Medicaid’s rules state that a transfer of assets by the Applicant for less than equivalent value will result in a delay of eligibility. This is known as a “transfer penalty”. Medicaid imposes this penalty for any transfers for less than equivalent value that occurred within 5 years of when the person applied for Medicaid. This is known as the “Five Year Lookback” period. The length of the transfer penalty is based on the amount transferred. As of September 1, 2019, the transfer penalty was 1 day of eligibility for every $213.71 given away. Fortunately, Lady Bird Deeds do not cause a transfer penalty because they are revocable. This means the Applicant can safely convey their homestead using a Lady Bird Deed without jeopardizing their Medicaid eligibility.

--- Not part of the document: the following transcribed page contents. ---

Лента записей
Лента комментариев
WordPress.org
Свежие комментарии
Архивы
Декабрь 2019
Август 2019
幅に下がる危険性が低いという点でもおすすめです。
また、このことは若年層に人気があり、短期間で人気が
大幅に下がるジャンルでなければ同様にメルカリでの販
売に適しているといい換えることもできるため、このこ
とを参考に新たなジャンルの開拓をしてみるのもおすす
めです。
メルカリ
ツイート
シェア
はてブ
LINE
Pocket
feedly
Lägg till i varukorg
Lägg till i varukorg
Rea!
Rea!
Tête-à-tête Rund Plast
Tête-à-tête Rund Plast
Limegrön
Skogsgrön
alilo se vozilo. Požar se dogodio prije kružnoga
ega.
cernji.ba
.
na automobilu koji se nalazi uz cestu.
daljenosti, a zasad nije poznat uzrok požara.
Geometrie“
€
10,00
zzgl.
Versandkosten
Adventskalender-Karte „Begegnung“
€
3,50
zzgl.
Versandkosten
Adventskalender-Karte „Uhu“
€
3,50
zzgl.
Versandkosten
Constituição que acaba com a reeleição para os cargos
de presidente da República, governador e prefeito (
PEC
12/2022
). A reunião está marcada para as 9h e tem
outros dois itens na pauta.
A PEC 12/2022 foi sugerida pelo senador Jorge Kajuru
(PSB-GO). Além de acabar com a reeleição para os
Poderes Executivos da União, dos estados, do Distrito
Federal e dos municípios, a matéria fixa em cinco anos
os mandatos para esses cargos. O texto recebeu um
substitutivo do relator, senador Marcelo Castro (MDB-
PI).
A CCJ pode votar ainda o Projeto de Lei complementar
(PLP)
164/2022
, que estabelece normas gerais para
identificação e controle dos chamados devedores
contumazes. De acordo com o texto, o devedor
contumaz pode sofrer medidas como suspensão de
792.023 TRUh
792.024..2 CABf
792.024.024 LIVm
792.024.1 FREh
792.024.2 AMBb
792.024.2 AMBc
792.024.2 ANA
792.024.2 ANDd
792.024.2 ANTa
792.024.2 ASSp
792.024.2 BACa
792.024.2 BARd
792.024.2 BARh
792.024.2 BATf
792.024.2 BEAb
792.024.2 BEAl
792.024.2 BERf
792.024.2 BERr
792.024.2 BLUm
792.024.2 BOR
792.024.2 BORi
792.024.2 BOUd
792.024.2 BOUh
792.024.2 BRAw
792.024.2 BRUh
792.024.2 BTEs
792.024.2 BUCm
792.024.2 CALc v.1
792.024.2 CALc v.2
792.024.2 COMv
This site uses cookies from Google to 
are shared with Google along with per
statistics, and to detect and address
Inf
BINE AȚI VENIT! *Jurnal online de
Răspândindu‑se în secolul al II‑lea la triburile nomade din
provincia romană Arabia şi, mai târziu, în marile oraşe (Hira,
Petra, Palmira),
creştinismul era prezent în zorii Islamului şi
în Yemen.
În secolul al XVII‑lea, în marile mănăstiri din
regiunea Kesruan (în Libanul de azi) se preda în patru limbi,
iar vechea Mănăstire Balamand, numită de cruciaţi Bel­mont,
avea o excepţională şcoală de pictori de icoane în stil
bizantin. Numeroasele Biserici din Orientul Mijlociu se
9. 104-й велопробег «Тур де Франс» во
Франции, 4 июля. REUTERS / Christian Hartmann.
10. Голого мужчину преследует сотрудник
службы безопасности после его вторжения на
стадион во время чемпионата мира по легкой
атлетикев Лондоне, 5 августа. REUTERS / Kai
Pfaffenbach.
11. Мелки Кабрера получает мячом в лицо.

For example, John owns a home worth $350,000. He wants to apply for Medicaid, but he heard a rumor that he must get rid of all his assets to qualify. This rumor is false because Medicaid’s homestead exclusion rule allows John to keep his house and still qualify. But in a panic he signs a deed giving the home to his son William, who doesn’t pay anything in return. This results in a transfer penalty of 1,637 days ($350,000 / $213.71 = 1,637 days). John’s misinformed actions mean he may not be able to qualify for Medicaid for almost 4 ½ years!

Conclusion

Lady Bird Deeds are an invaluable tool for Medicaid planning. They allow families to protect and pass on their most prized asset – their home – without exposing it to forced sale by the State.